_Provided material_.

-*-

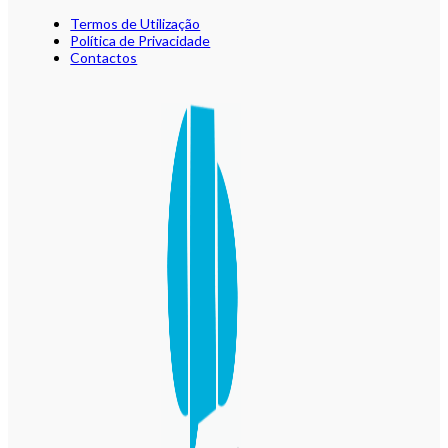
Termos de Utilização
Política de Privacidade
Contactos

-*-

_Try it_. The result should be the same data as above, line for line, with the pictures gone.

_Problem solution_.
Termos de Utilização
Política de Privacidade
Contactos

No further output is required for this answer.